Blockchain technology has the potential to take digitisation to the next level by providing a shared, tamper-proof ledger of digital records.

Technologies being explored Hyperledger and Ethereum are the most common blockchain platforms being experimented with. Smart contract technologies are also being widely explored. This was no surprise, given Hyperledger’s association with IBM, and Ethereum’s widespread support among enterprise players. Both platforms support smart contracts.

Developments at HSBC and ING underpin the promise of blockchain technology for trade finance.

The banks participated in a live transaction that facilitated an electronic letter of credit covering a shipment of soybeans between Argentina and Malaysia. The trade finance application, based on R3’s Corda platform, processed the transaction in 24 hours, versus 5 to 10 days that it might normally take.

The Chain Business survey and research brief provides insights into how companies are pursuing the blockchain promise, with many respondents actively working with or planning to investigate the technology.

Level of Interest/Participation Nearly 45% of respondents are either planning or working on a proof-of concept or pilot project, or are already in live production.

Notably, several respondents are looking to expand the scale (and budgets) of blockchain projects for trade finance. Also, a number of them are working with several types of trade documents.

However, survey respondents point out that there are some serious hurdles to overcome, such as integrating blockchain-based solutions with other trade finance and accounts receivable/accounts payable (AR/AP) systems.

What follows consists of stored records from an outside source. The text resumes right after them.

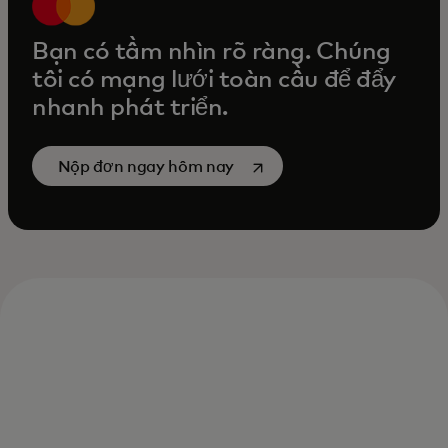
Bạn có tầm nhìn rõ ràng. Chúng
tôi có mạng lưới toàn cầu để đẩy
nhanh phát triển.
opens in a new tab
Nộp đơn ngay hôm nay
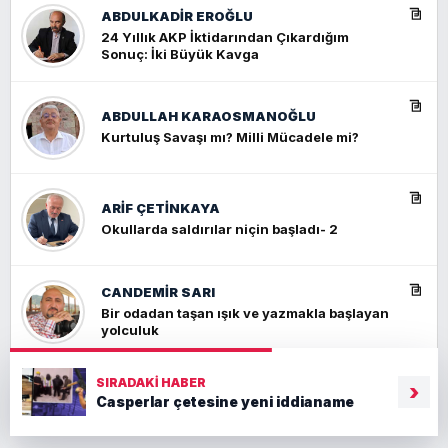
ABDULKADIR EROĞLU
24 Yıllık AKP İktidarından Çıkardığım
Sonuç: İki Büyük Kavga
ABDULLAH KARAOSMANOĞLU
Kurtuluş Savaşı mı? Milli Mücadele mi?
ARIF ÇETİNKAYA
Okullarda saldırılar niçin başladı- 2
CANDEMIR SARI
Bir odadan taşan ışık ve yazmakla başlayan
yolculuk
SIRADAKI HABER
›
FERDA AKGÜL
Casperlar çetesine yeni iddianame
Türkleri öldür!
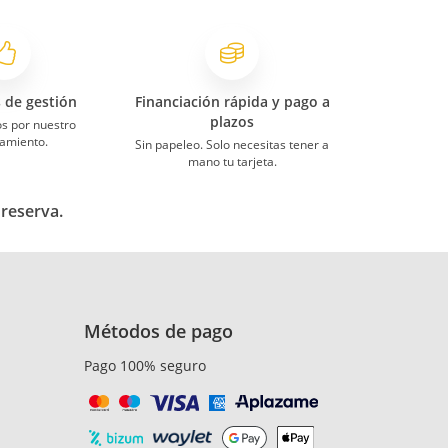
s de gestión
Financiación rápida y pago a
plazos
s por nuestro
amiento.
Sin papeleo. Solo necesitas tener a
mano tu tarjeta.
 reserva.
Métodos de pago
Pago 100% seguro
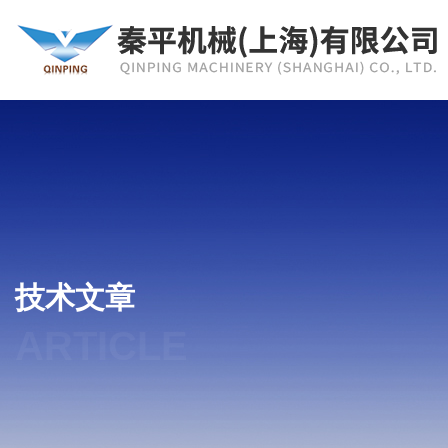
技术文章
ARTICLE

Encouragingly, the survey points to many initiatives to develop blockchain solutions for trade finance, with several being driven by a consortia of financial institutions.

The takeaway from an analysis of survey responses is that while blockchain has yet to prove its worth as a trade finance solution, the level of activity among those experimenting with it suggests that it is advancing rapidly.

Trade Documents in Play Most popular were the bill of lading and certificates of inspection and insurance. Letters of credit were often cited, followed by commercial invoices, certificates of origin and health certificates

About the survey
From December 2017 to February 2018, Chain Business Insights conducted a survey to find out how blockchain might be applied to trade finance applications. Participants were asked about their level of interest in blockchain as a trade finance solution, the projects they are working on, the primary advantages of the technology and the obstacles to adopting it.

Key Insights Gathered
This was a survey of 48 trade finance professionals representing companies of all sizes. Nearly one-third of respondents had annual revenues of less than $1 million, and one-third had more than $1 billion in annual revenues, with the remaining respondents in the middle tiers.

Respondents included banks/finance providers, insurers, shippers, freight forwarders, ocean carriers, third-party logistics providers, vendors and consultants who collectively operate in every region of the world.